* Saved entries:
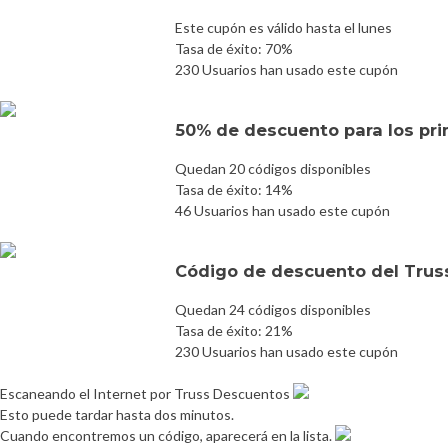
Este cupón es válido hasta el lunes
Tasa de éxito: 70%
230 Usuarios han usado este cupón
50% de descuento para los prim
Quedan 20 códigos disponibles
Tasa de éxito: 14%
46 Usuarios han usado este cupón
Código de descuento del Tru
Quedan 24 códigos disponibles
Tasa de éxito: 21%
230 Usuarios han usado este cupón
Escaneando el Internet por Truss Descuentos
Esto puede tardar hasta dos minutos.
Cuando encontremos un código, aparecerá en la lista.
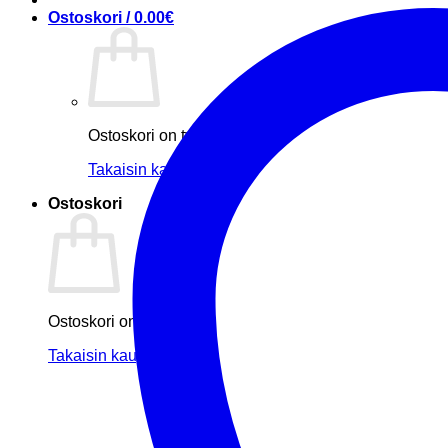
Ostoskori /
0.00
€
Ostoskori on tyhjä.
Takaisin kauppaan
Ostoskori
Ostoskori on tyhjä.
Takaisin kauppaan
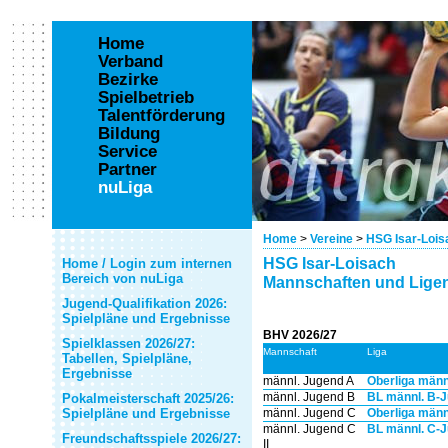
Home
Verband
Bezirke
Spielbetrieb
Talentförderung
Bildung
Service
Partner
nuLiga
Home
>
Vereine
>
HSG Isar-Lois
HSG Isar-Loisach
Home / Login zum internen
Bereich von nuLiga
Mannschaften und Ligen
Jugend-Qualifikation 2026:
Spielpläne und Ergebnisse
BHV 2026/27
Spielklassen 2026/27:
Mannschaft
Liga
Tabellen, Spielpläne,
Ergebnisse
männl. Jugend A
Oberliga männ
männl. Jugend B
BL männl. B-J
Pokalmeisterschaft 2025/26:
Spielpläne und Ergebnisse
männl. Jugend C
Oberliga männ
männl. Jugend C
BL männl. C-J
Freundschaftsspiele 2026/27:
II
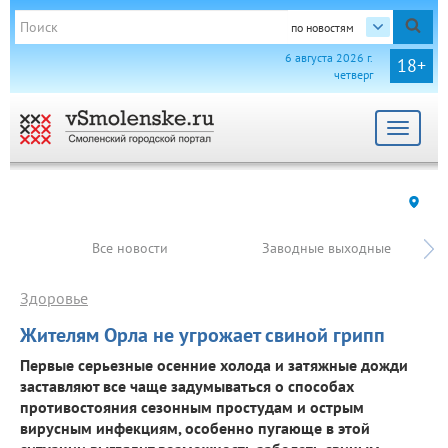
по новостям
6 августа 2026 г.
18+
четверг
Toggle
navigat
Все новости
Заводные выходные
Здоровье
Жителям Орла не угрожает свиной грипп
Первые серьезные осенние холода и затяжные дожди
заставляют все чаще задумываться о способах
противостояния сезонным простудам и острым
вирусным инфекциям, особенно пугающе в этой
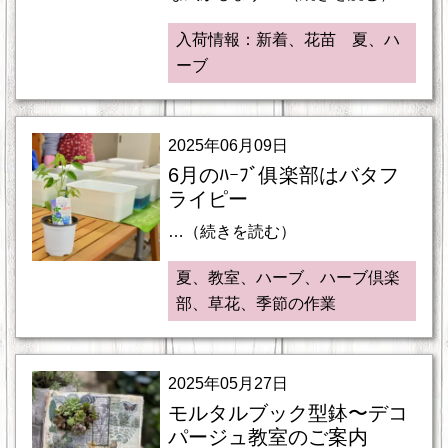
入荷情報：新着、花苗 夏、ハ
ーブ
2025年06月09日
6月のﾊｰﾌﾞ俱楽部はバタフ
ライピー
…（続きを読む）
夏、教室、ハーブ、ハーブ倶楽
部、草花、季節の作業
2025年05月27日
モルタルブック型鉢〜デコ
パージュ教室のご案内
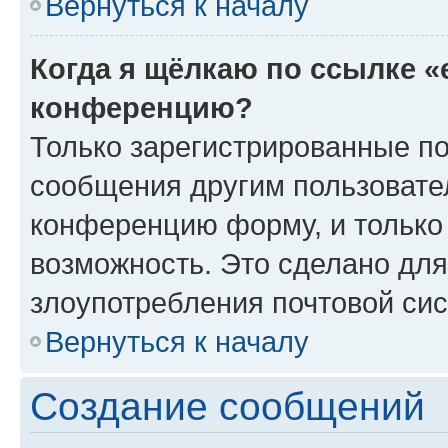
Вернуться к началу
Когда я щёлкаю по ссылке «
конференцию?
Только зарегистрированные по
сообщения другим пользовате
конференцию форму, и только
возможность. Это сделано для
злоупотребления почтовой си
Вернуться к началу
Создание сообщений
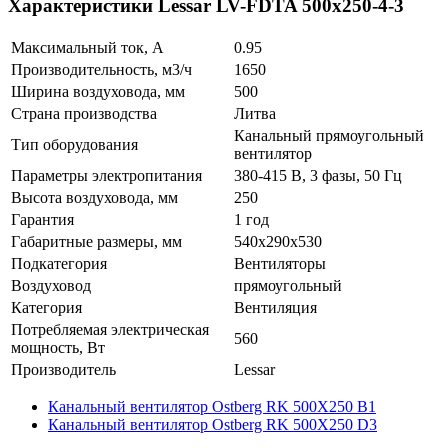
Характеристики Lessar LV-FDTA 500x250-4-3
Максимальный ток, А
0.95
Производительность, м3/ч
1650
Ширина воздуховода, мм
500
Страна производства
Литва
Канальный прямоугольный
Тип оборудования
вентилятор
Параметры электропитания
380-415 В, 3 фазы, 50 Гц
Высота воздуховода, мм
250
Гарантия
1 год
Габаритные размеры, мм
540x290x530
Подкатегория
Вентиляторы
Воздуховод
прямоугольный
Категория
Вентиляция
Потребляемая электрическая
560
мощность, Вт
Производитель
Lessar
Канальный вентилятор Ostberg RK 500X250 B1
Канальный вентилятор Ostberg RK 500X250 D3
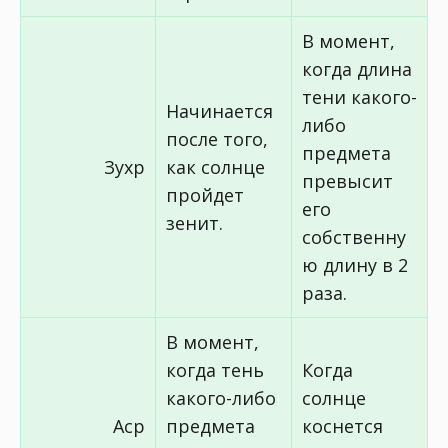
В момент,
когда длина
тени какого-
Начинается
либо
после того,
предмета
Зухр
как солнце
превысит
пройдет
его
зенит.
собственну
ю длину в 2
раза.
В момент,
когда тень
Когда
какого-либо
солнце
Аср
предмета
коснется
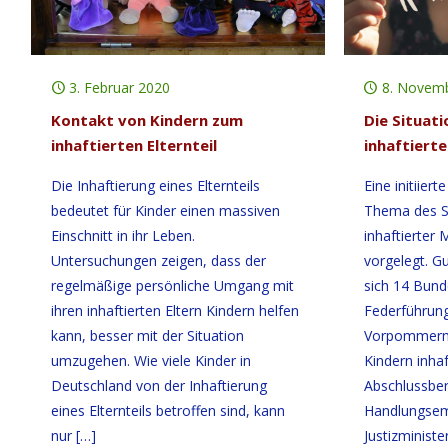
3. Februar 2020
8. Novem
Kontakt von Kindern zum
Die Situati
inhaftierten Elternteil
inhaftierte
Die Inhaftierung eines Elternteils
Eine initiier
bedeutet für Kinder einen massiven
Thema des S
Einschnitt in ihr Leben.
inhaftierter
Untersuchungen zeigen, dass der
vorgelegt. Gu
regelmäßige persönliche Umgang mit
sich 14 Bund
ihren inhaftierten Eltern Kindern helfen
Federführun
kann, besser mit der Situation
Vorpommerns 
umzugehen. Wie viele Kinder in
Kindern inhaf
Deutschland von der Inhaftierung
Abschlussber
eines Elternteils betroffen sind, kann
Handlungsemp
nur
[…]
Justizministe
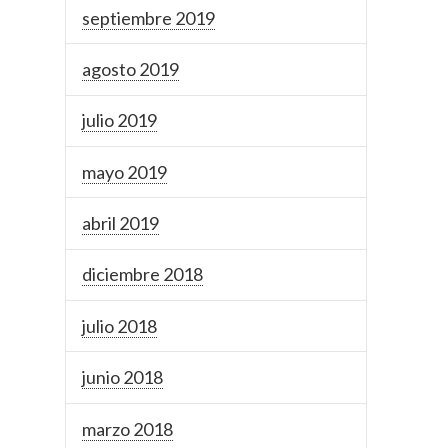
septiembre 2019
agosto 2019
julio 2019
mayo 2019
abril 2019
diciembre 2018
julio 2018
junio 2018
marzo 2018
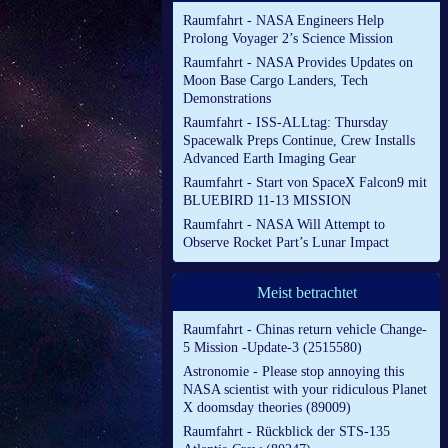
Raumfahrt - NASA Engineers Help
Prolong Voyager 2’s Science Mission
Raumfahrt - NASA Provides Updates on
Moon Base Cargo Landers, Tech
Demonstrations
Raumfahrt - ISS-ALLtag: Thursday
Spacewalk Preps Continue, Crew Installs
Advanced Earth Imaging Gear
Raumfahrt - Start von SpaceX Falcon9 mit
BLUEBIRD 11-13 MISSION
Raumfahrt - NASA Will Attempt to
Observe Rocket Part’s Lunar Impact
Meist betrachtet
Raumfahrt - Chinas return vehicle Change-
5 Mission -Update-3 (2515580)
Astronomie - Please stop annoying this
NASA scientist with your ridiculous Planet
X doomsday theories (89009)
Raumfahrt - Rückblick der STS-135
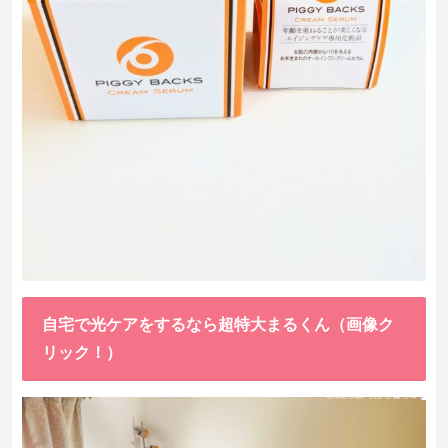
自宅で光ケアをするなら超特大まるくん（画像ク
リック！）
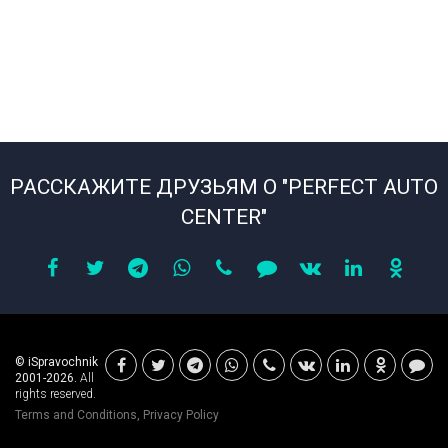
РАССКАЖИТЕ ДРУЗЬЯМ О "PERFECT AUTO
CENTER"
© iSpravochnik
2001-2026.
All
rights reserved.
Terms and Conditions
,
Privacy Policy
---
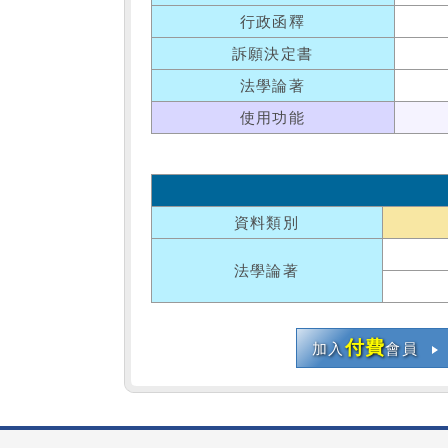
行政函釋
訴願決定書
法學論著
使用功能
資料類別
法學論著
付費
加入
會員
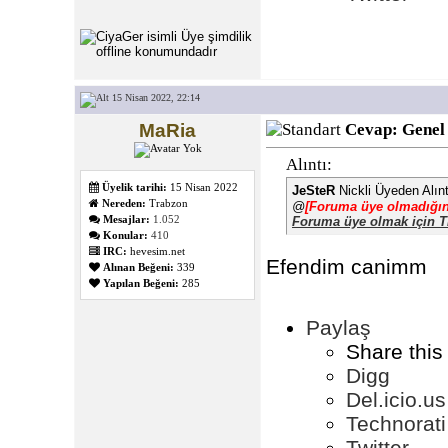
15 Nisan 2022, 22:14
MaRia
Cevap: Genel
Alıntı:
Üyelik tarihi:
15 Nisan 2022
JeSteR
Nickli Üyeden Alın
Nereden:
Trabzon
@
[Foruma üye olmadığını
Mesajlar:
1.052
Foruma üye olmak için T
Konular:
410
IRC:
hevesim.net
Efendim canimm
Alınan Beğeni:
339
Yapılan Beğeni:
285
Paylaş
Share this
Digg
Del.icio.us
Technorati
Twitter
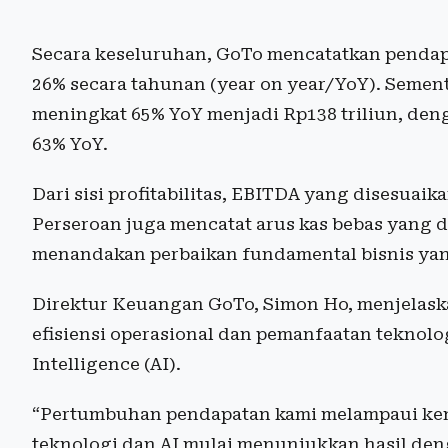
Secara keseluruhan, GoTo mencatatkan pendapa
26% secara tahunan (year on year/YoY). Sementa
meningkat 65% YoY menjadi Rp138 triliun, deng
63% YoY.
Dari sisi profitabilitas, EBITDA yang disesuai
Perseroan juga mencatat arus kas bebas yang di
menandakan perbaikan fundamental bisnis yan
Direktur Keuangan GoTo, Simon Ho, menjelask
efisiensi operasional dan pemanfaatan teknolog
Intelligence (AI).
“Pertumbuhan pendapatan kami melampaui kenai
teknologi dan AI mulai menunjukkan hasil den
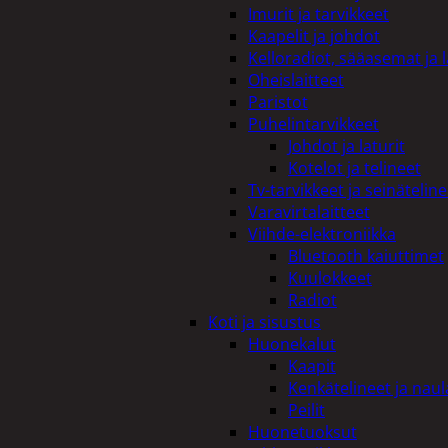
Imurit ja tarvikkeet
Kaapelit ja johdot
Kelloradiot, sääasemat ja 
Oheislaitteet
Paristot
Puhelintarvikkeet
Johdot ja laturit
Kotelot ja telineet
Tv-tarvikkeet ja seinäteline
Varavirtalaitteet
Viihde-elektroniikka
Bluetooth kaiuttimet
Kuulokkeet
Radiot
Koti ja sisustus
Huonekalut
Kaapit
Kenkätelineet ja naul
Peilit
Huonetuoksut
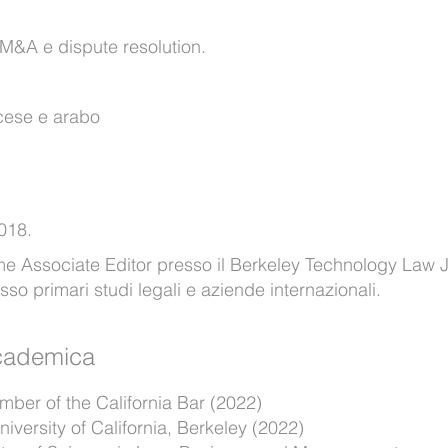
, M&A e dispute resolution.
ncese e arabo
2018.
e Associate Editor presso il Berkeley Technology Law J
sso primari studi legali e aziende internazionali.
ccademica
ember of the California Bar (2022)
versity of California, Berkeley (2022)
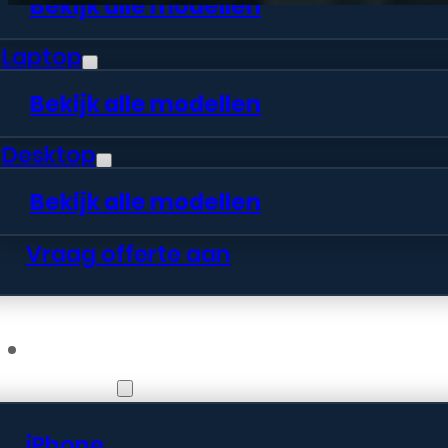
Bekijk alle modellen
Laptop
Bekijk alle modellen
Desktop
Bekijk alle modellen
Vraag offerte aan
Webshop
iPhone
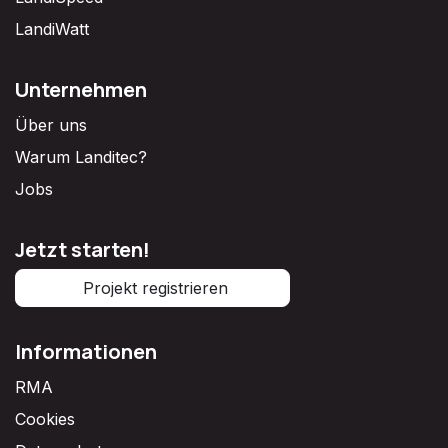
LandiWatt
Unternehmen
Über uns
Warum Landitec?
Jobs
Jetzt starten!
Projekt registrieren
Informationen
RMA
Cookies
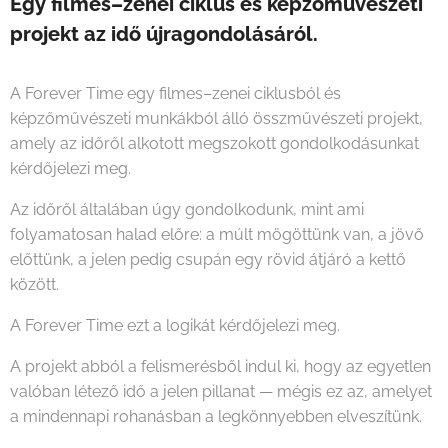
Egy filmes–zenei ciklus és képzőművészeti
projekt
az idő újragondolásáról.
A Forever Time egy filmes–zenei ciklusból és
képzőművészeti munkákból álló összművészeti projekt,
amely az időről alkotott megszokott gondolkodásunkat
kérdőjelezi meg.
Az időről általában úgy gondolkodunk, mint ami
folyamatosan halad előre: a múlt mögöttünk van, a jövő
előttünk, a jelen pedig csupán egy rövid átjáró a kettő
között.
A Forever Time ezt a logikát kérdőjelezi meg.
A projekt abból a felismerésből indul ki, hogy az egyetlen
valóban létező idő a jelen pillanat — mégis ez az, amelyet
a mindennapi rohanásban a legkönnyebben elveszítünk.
---
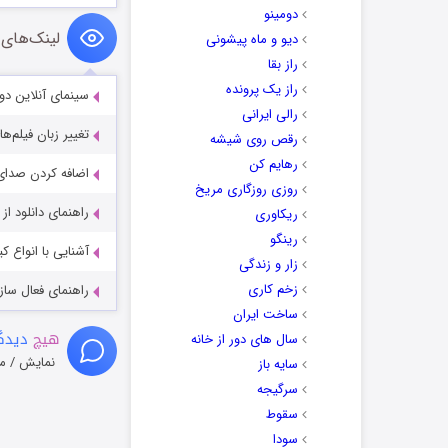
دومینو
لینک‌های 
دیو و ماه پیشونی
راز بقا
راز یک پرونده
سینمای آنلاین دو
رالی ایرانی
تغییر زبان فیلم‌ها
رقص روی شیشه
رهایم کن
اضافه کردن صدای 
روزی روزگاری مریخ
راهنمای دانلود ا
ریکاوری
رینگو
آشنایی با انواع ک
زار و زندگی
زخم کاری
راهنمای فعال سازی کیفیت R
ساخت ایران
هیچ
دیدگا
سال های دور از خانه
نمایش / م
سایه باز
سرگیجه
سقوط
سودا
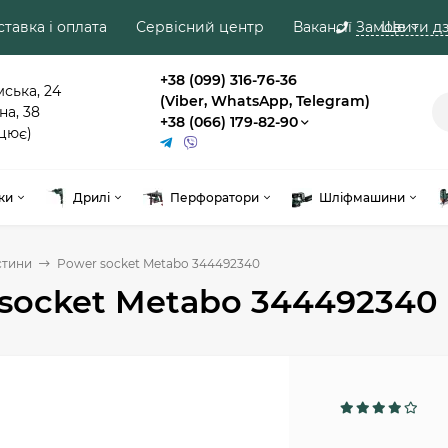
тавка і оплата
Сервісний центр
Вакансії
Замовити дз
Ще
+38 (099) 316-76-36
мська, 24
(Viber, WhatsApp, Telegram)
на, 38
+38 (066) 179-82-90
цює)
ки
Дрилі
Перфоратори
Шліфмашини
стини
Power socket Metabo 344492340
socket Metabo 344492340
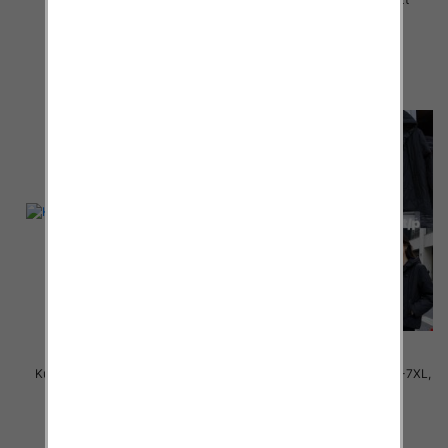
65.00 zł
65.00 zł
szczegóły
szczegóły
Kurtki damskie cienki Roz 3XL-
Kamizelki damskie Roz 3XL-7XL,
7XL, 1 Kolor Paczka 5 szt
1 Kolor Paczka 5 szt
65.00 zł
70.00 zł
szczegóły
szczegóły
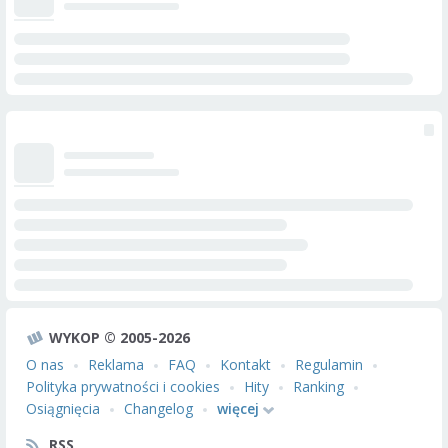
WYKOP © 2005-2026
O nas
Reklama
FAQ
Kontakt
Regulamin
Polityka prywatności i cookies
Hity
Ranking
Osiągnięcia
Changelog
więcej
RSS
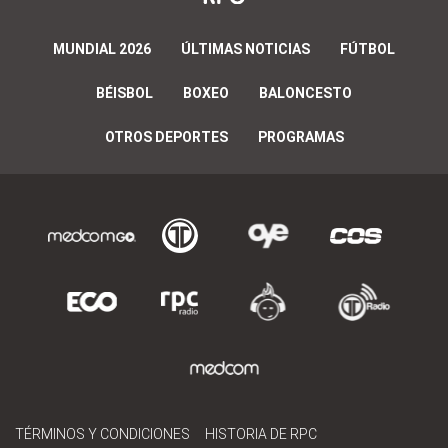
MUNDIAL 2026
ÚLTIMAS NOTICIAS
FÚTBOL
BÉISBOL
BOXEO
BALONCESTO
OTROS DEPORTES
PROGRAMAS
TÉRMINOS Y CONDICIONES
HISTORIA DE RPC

* Task: Could you transcribe exactly the entries above, but only the lines from the one with "Este cupón es válido hasta el lunes" through the one with "6 августа 2026 г.", and without pictures?

* Final answer:
Este cupón es válido hasta el lunes
Tasa de éxito: 70%
230 Usuarios han usado este cupón
50% de descuento para los prim
Quedan 20 códigos disponibles
Tasa de éxito: 14%
46 Usuarios han usado este cupón
Código de descuento del Tru
Quedan 24 códigos disponibles
Tasa de éxito: 21%
230 Usuarios han usado este cupón
Escaneando el Internet por Truss Descuentos
Esto puede tardar hasta dos minutos.
Cuando encontremos un código, aparecerá en la lista.
Ostoskori /
0.00
€
Ostoskori on tyhjä.
Takaisin kauppaan
Ostoskori
Ostoskori on tyhjä.
Takaisin kauppaan
Home
Verband
Bezirke
Spielbetrieb
Talentförderung
Bildung
Service
Partner
nuLiga
Home
>
Vereine
>
HSG Isar-Lois
HSG Isar-Loisach
Home / Login zum internen
Bereich von nuLiga
Mannschaften und Ligen
Jugend-Qualifikation 2026:
Spielpläne und Ergebnisse
BHV 2026/27
Spielklassen 2026/27:
Mannschaft
Liga
Tabellen, Spielpläne,
Ergebnisse
männl. Jugend A
Oberliga männ
männl. Jugend B
BL männl. B-J
Pokalmeisterschaft 2025/26:
Spielpläne und Ergebnisse
männl. Jugend C
Oberliga männ
männl. Jugend C
BL männl. C-J
Freundschaftsspiele 2026/27:
II
по новостям
6 августа 2026 г.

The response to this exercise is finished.